Through mile five in 29.40 meant nothing apart from the fact that I'ts a time I'd be happy with on a summers evening down in Ballycotton. Conventional wisdom would have said the next few miles should pass a bit easier with the help of a tailwind and thankfully the nerves did settle a bit and I finally got somewhere close to cruising, if only for a mile or two.

Miles seven and eight were sick. Mentally as much as physically, Once I pass 10k at this pace I feel like I'm in uncharted territory and again I find myself fighting the demons. 'Whats the point in running a fast mile around the track on a Wednesday night if you can't run a solid 10 when it matters?', cursing myself approaching mile nine I momentarily lose contact with the pacer, 'Never again, 10k's max from now on, fuck this'...... 'shit I better keep going!'......'Not for this all those murderous wednesday nights at the track'..........'Not for this the..........'.

Turns out his pace was a bit erratic. I didn't have a watch on so I didn't realise it at the time. I didn't wear a watch 'cos my race plan didn't require that kind of technology. With a mile to go the pacer started dropping back which was proof he'd brought us out fast. (Understandable I suppose as he's one of the faster men in the south and was drafted in late to do the job after the race organisers were left short) This was good, it meant there was time to spare and meant that as much as I'd try to I didn't have to do the last mile in under six minutes .

Mile nine - on schedule, in bits. The head keeps rolling, you find a little something to give to the legs and the smell of the finish line get's stronger but your still not there. 'Whats the clock going to say when I come round the last bend?'


The Holy Grail - finishing The longest hour 59.27 (Pic - Kieran Minihane)

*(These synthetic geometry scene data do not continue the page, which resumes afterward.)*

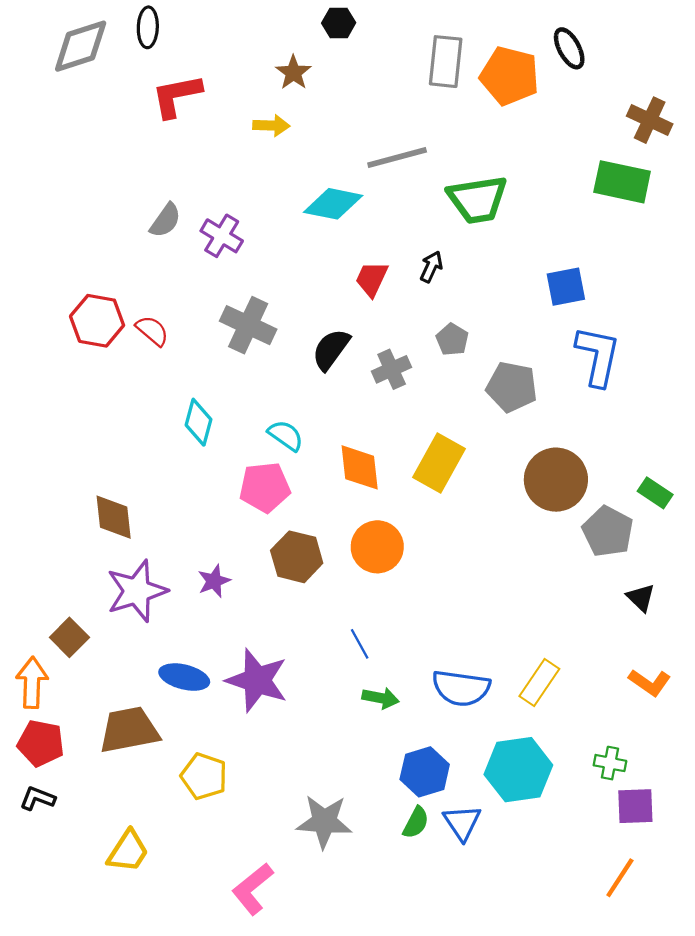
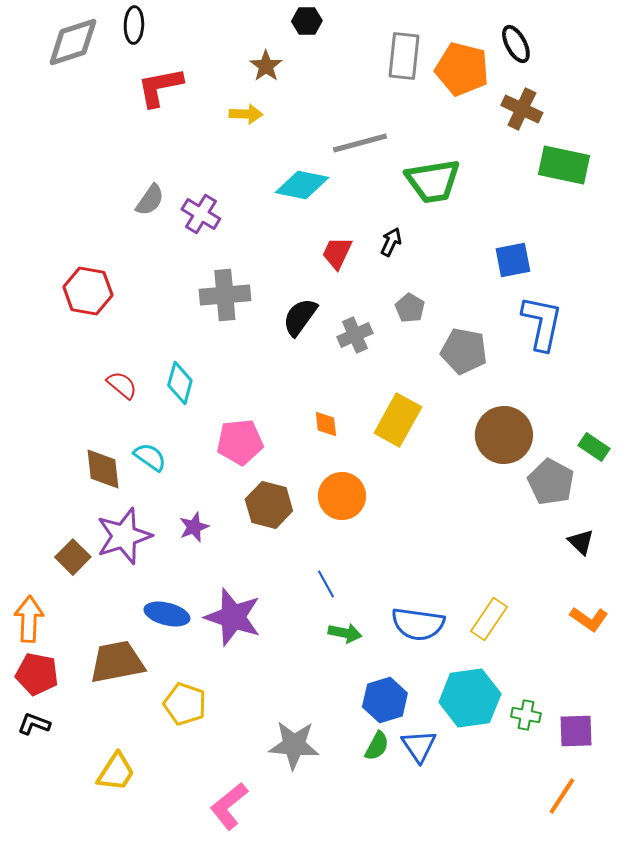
brown cross: (650, 120) -> (522, 109), moved
gray cross: (248, 325) -> (225, 295), turned -30
red semicircle: (152, 331) -> (122, 385), moved
cyan semicircle: (286, 435) -> (150, 457), moved
orange diamond: (360, 467) -> (326, 424), size x0.6
brown square: (69, 637) -> (73, 557), moved
green cross: (610, 763) -> (526, 715), moved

By the time my eyes adjusted to the low winter sun I could see 59.14, it took another thirteen seconds to cross the line. One milestone that a few years ago I didn't think I'd see. If I could just squeeze eleven minutes out of somewhere I could be in with a shout for the podium.

@keelo51

It was a good day for Grange AC
Joan Ennis - 1st o50
My co-driver (perennial hardman) Maurice Tobin - 1st o65
John Murphy - 2nd o45
3 of us in the top 100, all of us finishing.
Full Results

The latest mode of transport Brooks Running - Pure connect 3

So long                

Monday, 27 January 2014

Well, what would John Treacy do?

Coming through the other side of Christmas and into the new year with pretty good leg's (b.m.s) I went to Little Island last Sunday just east of Cork city to test myself at the Cork bhaa four miler, doesn't sound much but four mile's is plenty long enough to find out what kind of form your in after a three month break from racing. After forgetting the garmin I had to enquire as to what sort of pace we were doing at the half way point, this was enough to crack my shoulder companion (which wasn't my intention ..... honest) and after informing me we were running at 5.50 mile pace I was pleasantly surprised at how comfortable I was going, this time last year I struggled to maintain 6.10 pace for the same distance. A quick cup of tea, a few bun's and off home, happy to be taking my new found knowledge into the first big road race of the year, The John Treacy Dungarvan 10 mile on the following Sunday.

A far from ideal run up to the weekend had me happy enough not to expect too much on Sunday for a number of reason's, the main one being I have never ran well here and have alway's used it as a race to clear out the cobweb's and try to move up a gear from here on in toward's the rest of the season. At 10 mile's it's a bit of a stretch, although I'v eight 12/13 mile training runs in the leg's since the middle of November I still feel like I should have more at that distance to finish strongly.


Warming up with John (not Treacy) I was happy to find I still had last week's leg's on, cruising in the bright winter sunshine I had reason to believe that I might be on another good day, a vote of confidence from my shoulder buddy confirmed it, and like my last 10 miler in Mallow last March I decided to go out the road 6min. miling.


An unfortunately timed funeral procession delayed us just enough to be positioned perfectly under an impressive black thundercloud that dumped it's content's on the 1600 singlet clad runner's, nullifying any benefit that was gained from a warm up 15 min. earlier. Still, much happier here than as part of the funeral procession.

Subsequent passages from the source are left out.